··· RECORDS SHOWN ···
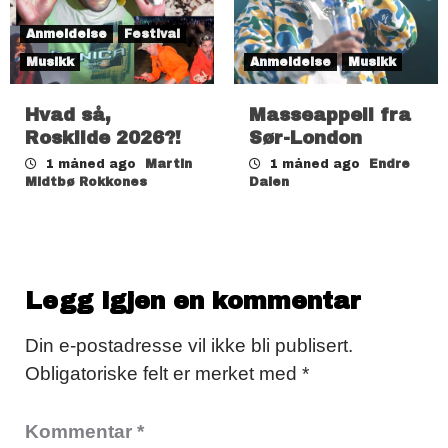
Anmeldelse
Festival
Musikk
Anmeldelse
Musikk
Hvad så,
Masseappell fra
Roskilde 2026?!
Sør-London
1 måned ago
Martin
1 måned ago
Endre
Midtbø Rokkones
Dalen
Legg igjen en kommentar
Din e-postadresse vil ikke bli publisert.
Obligatoriske felt er merket med
*
Kommentar
*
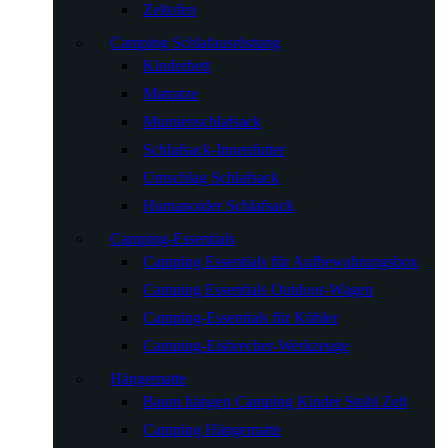
Zeltofen
Camping Schlafausrüstung
Kinderbett
Matratze
Mumienschlafsack
Schlafsack-Innenfutter
Umschlag Schlafsack
Humanoider Schlafsack
Camping-Essentials
Camping Essentials für Aufbewahrungsbox
Camping Essentials Outdoor-Wagen
Camping-Essentials für Kühler
Camping-Eisbrecher-Werkzeuge
Hängematte
Baum hängen Camping Kinder Stuhl Zelt
Camping Hängematte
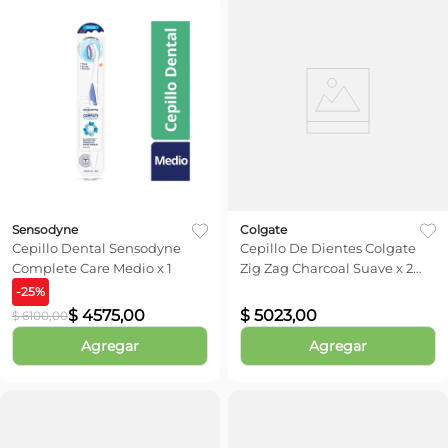
Sensodyne
Colgate
Cepillo Dental Sensodyne
Cepillo De Dientes Colgate
Complete Care Medio x 1
Zig Zag Charcoal Suave x 2
unid
-
25
%
$
4575
,
00
$
5023
,
00
$
6100
,
00
Agregar
Agregar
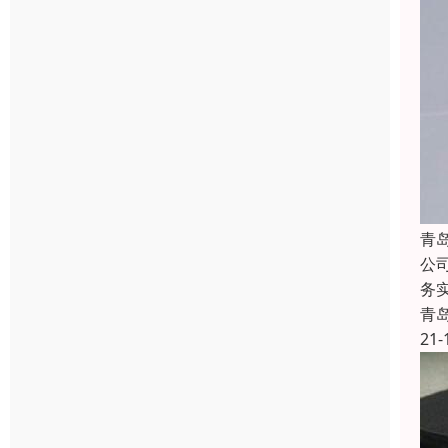
青
公
务
青
21-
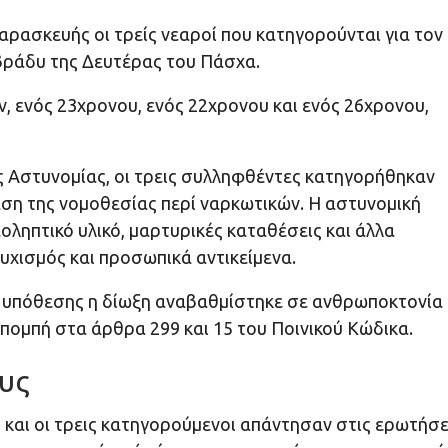
ρασκευής οι τρείς νεαροί που κατηγορούνται για τον
βράδυ της Δευτέρας του Πάσχα.
, ενός 23χρονου, ενός 22χρονου και ενός 26χρονου,
ς Αστυνομίας, οι τρεις συλληφθέντες κατηγορήθηκαν
αση της νομοθεσίας περί ναρκωτικών. Η αστυνομική
οληπτικό υλικό, μαρτυρικές καταθέσεις και άλλα
υχισμός και προσωπικά αντικείμενα.
ης υπόθεσης η δίωξη αναβαθμίστηκε σε ανθρωποκτονία
πομπή στα άρθρα 299 και 15 του Ποινικού Κώδικα.
υς
 και οι τρεις κατηγορούμενοι απάντησαν στις ερωτήσε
···
→ ACTIVITY:
Count how many lines of the entries contain the word "Colgate"; only the number should appear in the reply.

→ OUTPUT:
2